At the first glance, Rendez-Vous is beautiful to look at. Jeroen de Bruin’s cinematography is visually captivating as he successfully captured the lush landscape of the French countryside with a subtle mix of aerial shots. Loes Haverkort, in the meantime, is easy on the eyes. Antoinette Beumer’s direction starts off good with a decent domestic drama as we witness the Dutch couple trying to adjust to their new foreign surroundings while coping with a language barrier.
However, the centrepiece of the drama which involves Simone’s tryst with Michel fails to ignite the necessary spark or passion. The infidelity scene instantly reminds me of Adrian Lyne’s Unfaithful (2002) starring Diane Lane and Olivier Martinez, which also shared a similar plot point where a bored/mundane housewife falls in love with a young hunk. Whereas Unfaithful fulfils its genre convention by actually making the love scene erotic, the scene in Rendez-Vous is all hollow sex and nudity.

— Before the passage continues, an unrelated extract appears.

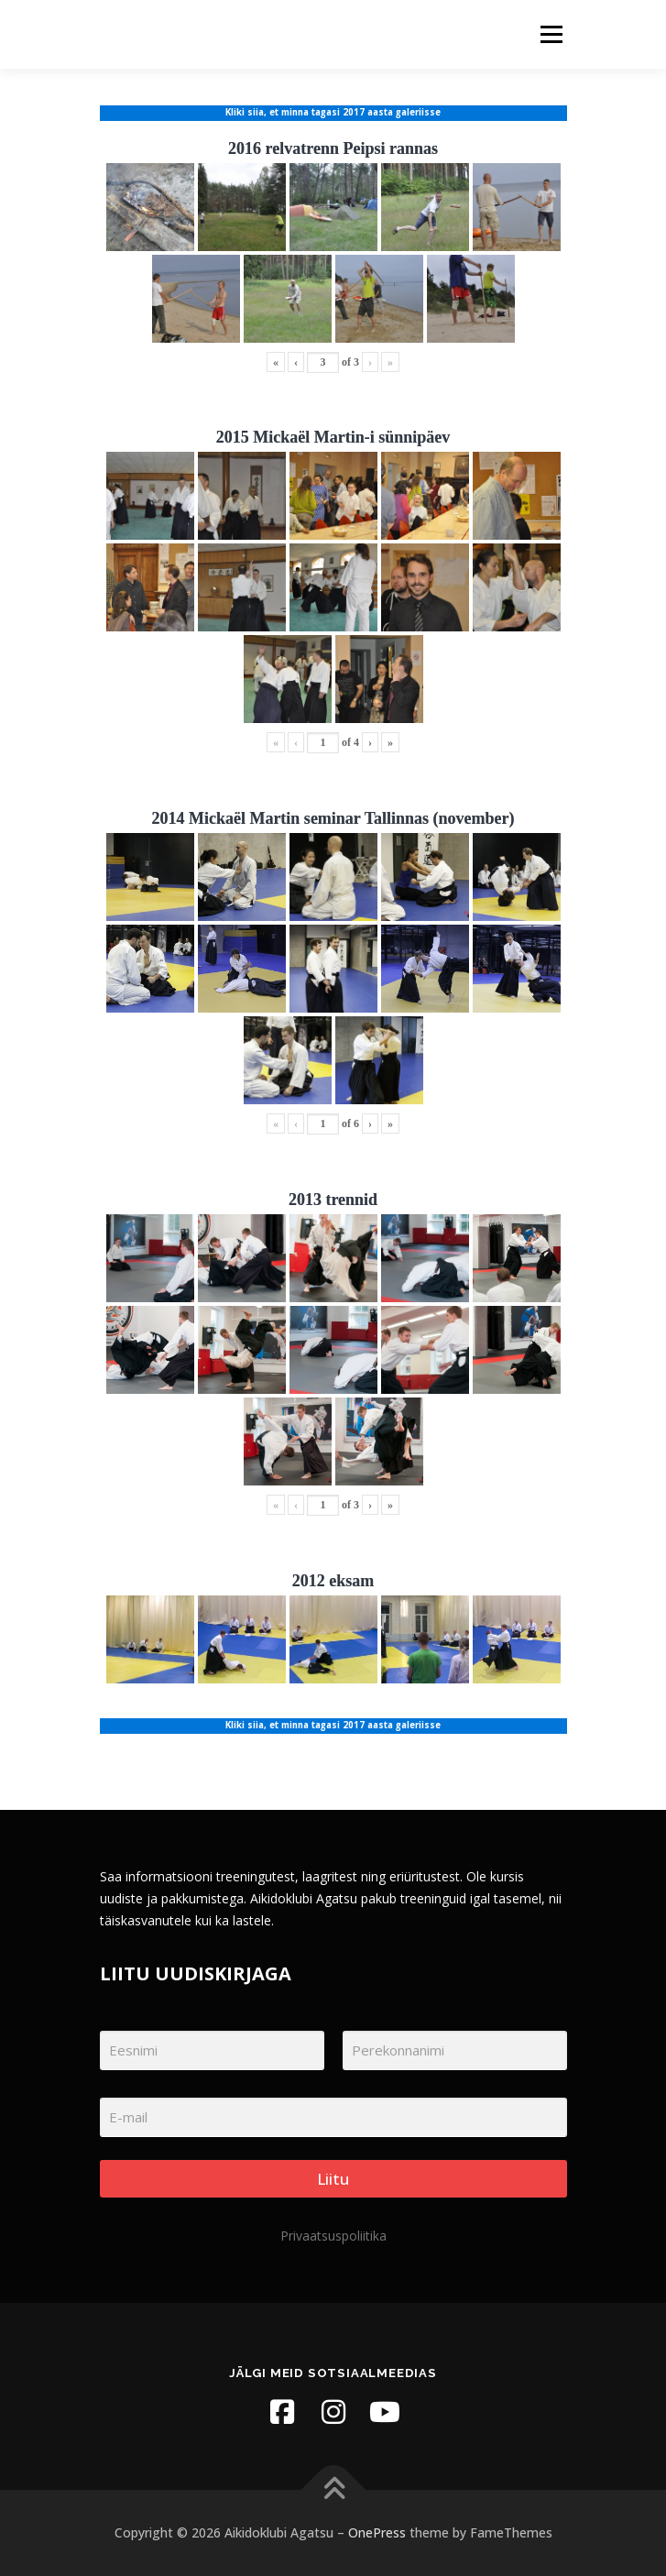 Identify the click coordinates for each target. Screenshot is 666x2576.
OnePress (377, 2532)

If that’s not enough, the movie grows preposterous once Marjolein Beumer and Dorien Goertzen’s screenplay switches gear from an adulterous drama to a thriller towards the climactic finale. There’s a little build-up for suspense and even by the time the truth reveals surrounding the infidelity between Simone and Michel, the final resolution deflates with a disappointing coda.